À Montréal, dans certains quartiers, un élève sur cinq abandonne sa scolarité avant d’avoir obtenu son diplôme. Derrière ce chiffre, il y a des visages et des histoires souvent invisibles. La Converse a rencontré quatre jeunes qui ont connu le décrochage scolaire ou ont failli y succomber. Leurs histoires se croisent entre les murs d’une école pour adultes à Hochelaga et les tables d’un McDonald’s. Ils nous racontent ce qui les a poussés vers la sortie et ce qui pourrait, peut-être, les faire rester.

19 h 37. L’enseigne jaune du McDonald’s de Côte-des-Neiges éclaire le trottoir glissant. Nous sommes en mars et, à cette heure, la salle de l’établissement de restauration rapide est encore remplie : des étudiants, des travailleurs fatigués et quelques habitués qui semblent connaître les lieux comme leur poche. Dans un coin, trois jeunes rient fort. Devant eux, des plateaux vides, des gobelets de soda à moitié terminés. Ils ont l’air de bien se connaître.

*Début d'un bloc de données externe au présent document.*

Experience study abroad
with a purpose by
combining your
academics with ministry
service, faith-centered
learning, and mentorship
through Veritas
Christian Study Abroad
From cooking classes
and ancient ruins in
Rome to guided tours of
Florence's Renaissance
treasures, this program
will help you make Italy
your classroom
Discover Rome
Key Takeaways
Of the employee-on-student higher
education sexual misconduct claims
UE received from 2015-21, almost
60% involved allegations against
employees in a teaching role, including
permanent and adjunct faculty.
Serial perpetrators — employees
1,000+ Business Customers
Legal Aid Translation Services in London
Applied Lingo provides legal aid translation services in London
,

Je m’approche avec mon café et me présente. Ils me dévisagent un instant, puis l’un d’eux, Malik, m’invite à m’asseoir. Il a 19 ans, Joey en a 20, et Hana 17. Aucun d’entre eux ne va à l’école.

« J’ai arrêté en secondaire quatre, commence Malik en haussant les épaules. J’essayais de tenir, mais c’était juste trop. J’aidais ma mère avec mes petits frères, et quand je revenais en classe, j’étais KO. Je n’écoutais rien. Et en plus, les profs me regardaient comme si j’étais déjà foutu. À un moment, j’ai juste décidé d’arrêter d’y aller. »

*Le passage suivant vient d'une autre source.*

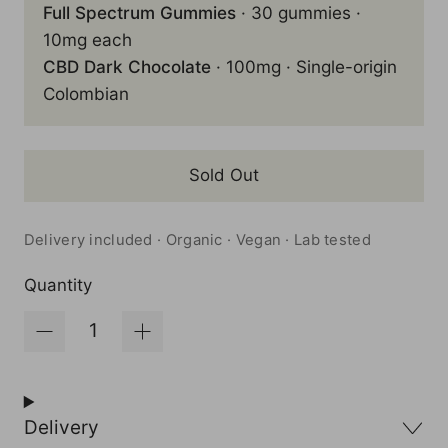
Full Spectrum Gummies
· 30 gummies ·
10mg each
CBD Dark Chocolate
· 100mg · Single-origin
Colombian
Sold Out
Delivery included · Organic · Vegan · Lab tested
Quantity
Delivery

On parle de ce qui les a poussés dehors. Manque de soutien, racisme, pauvreté. « C’est bizarre, hein ? On nous dit toujours qu’il faut travailler plus fort, qu’on doit prouver qu’on mérite notre place, dit Hana. Mais même quand on fait ça, c’est jamais assez. »

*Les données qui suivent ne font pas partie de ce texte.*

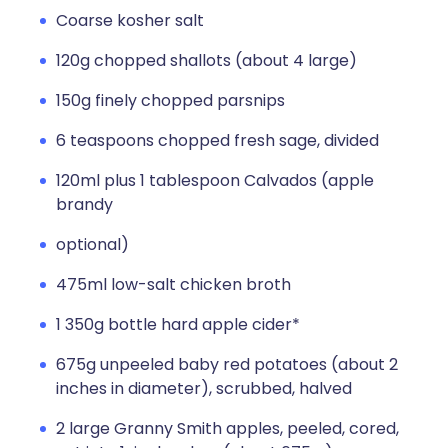
Coarse kosher salt
120g chopped shallots (about 4 large)
150g finely chopped parsnips
6 teaspoons chopped fresh sage, divided
120ml plus 1 tablespoon Calvados (apple
brandy
optional)
475ml low-salt chicken broth
1 350g bottle hard apple cider*
675g unpeeled baby red potatoes (about 2
inches in diameter), scrubbed, halved
2 large Granny Smith apples, peeled, cored,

Joey regarde son téléphone et tapote nerveusement sur la table : « Y’a des écoles où on dirait qu’ils attendent juste qu’on parte. »

« Mon fils n’est pas un cas perdu »

Une femme s’approche de notre table. Elle a entendu la conversation et demande si elle peut nous parler. Elle s’appelle Fatou. Elle a la quarantaine, et son fils a décroché l’an dernier. « J’ai fait tout ce que j’ai pu, dit-elle en serrant ses mains. Je l’ai poussé, encouragé. Mais chaque jour, il rentrait et me disait qu’il ne se sentait pas inclus. Que les profs ne voyaient que ses erreurs. Il a fini par croire qu’il était un échec, avant même d’avoir une chance. »

Quelques rides se dessinent sur son visage, témoins de la fatigue et des épreuves de la vie. Elle soupire : « En tant que parent, on dit toujours à nos enfants que l’éducation, c’est la clé. Mais si l’école elle-même ferme la porte, qu’est-ce qu’on doit leur dire ? »

Le groupe se tait un instant, puis Malik brise le silence : « On fait ce qu’on peut. On travaille, on survit. Mais on dirait qu’on attend d’avoir une vraie chance pour réussir. » Joey acquiesce. « Même si je voulais retourner à l’école, c’est pas si simple. J’ai un loyer à payer. Je ne peux pas juste arrêter de travailler. »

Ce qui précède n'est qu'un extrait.